# Updated APP link Please



## Mundobryanrd (Aug 5, 2016)

PM me or posted here, the last one i was given was deleted. Please and thank you


----------



## FlexDriver (Dec 5, 2015)

Its against the Amazon Flex policy, here is the link for the seminar where you can request the download link officially http://tinyurl.com/groqmsc
OR http://tinyurl.com/zfps67a


----------



## limepro (Mar 7, 2015)

FlexDriver said:


> Its against the Amazon Flex policy, here is the link for the seminar where you can request the download link officially http://tinyurl.com/groqmsc
> OR http://tinyurl.com/zfps67a


I want the unreleased update to see if it works here, I have the iPhone 1 too but I can't use it here yet.


----------



## FlexDriver (Dec 5, 2015)

limepro said:


> I want the unreleased update to see if it works here, I have the iPhone 1 too but I can't use it here yet.

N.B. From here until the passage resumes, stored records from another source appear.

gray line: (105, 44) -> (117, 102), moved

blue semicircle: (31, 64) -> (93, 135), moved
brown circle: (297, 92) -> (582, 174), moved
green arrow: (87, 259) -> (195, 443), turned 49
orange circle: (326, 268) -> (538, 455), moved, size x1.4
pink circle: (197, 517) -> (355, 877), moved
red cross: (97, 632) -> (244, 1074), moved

Sorry I did not understand, you want unreleased update of Android or iOS? I have Android 3.0.3921 and iOS 1.1.390.


----------



## limepro (Mar 7, 2015)

FlexDriver said:


> Sorry I did not understand, you want unreleased update of Android or iOS? I have Android 3.0.3921 and iOS 1.1.390.


They are testing an updated version of the android version in certain areas, picking up hours is completely different and you can grab hours for future dates. This isn't my thread, I was just putting my .02 in with what I want lol.


----------



## FlexDriver (Dec 5, 2015)

limepro said:


> They are testing an updated version of the android version in certain areas, picking up hours is completely different and you can grab hours for future dates. This isn't my thread, I was just putting my .02 in with what I want lol.


Oh... OK, I think that was in Phoenix AZ 3.0.4207.0 is the pilot version.


----------



## gaj (Nov 11, 2014)

FlexDriver said:


> Oh... OK, I think that was in Phoenix AZ 3.0.4207.0 is the pilot version.


Yup

g


----------



## Ryle2013 (Jun 10, 2015)

Can someone pm the beta version? Nobody on the Facebook group will send it to me


----------



## Mundobryanrd (Aug 5, 2016)

last time somebody was kind enough to PM the link. I am a driver already, just changed phones and didnt upload the file to my drive.


----------



## Uber48208 (May 4, 2016)

Mundobryanrd said:


> last time somebody was kind enough to PM the link. I am a driver already, just changed phones and didnt upload the file to my drive.


The link changes every 24 hours. Email support or find your approval email and click link to Q&A where they post it each day.


----------



## CarmenFlexDriver (Jun 21, 2016)

Mundobryanrd said:


> last time somebody was kind enough to PM the link. I am a driver already, just changed phones and didnt upload the file to my drive.


 Here's an older version you can download and should update on first login: 
(link removed)

**** amazon if they don't like us sharing, they can kiss my ass! Yeh, I got an attitude this morning!

NOTE: Going to leave this up until about 10am or so then remove the link so grab ASAP!


----------



## HoustonTx (May 31, 2016)

CarmenFlexDriver said:


> Here's an older version you can download and should update on first login:
> (link removed)
> 
> &%[email protected]!* amazon if they don't like us sharing, they can kiss my ass! Yeh, I got an attitude this morning!
> ...


Cay you please please please post the link again thanks


----------



## Mundobryanrd (Aug 5, 2016)

pm the link


----------